_Task to carry out:_ Copy out exactly the lines below that run from the one holding "Spülsystem zum Reinigen mit wässrigen- und" to the one holding "laugenmittelhaltigen Stoffen", keeping both of those lines and no others.

_Records to process:_
◆ ◆ ◆ ◆
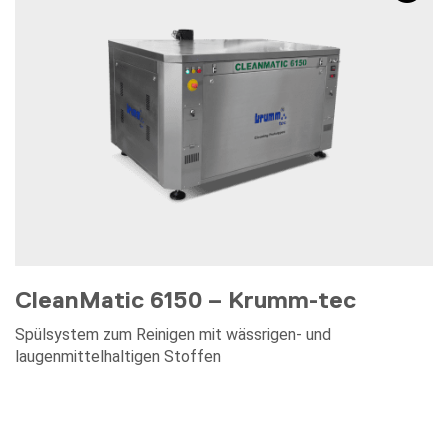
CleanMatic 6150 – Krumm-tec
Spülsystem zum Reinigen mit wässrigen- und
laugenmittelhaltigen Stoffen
◆ ◆ ◆ ◆
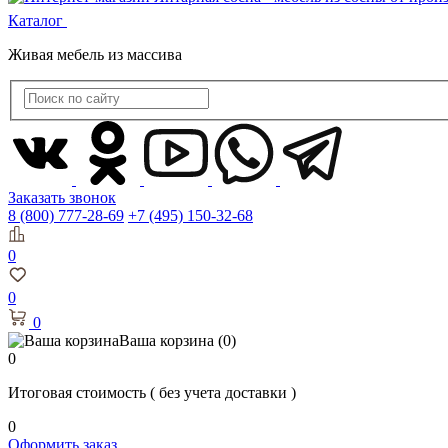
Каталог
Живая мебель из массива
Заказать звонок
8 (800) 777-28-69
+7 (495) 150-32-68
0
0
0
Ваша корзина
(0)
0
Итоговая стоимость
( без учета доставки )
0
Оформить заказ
◆ ◆ ◆ ◆
_Expected answer:_
Spülsystem zum Reinigen mit wässrigen- und
laugenmittelhaltigen Stoffen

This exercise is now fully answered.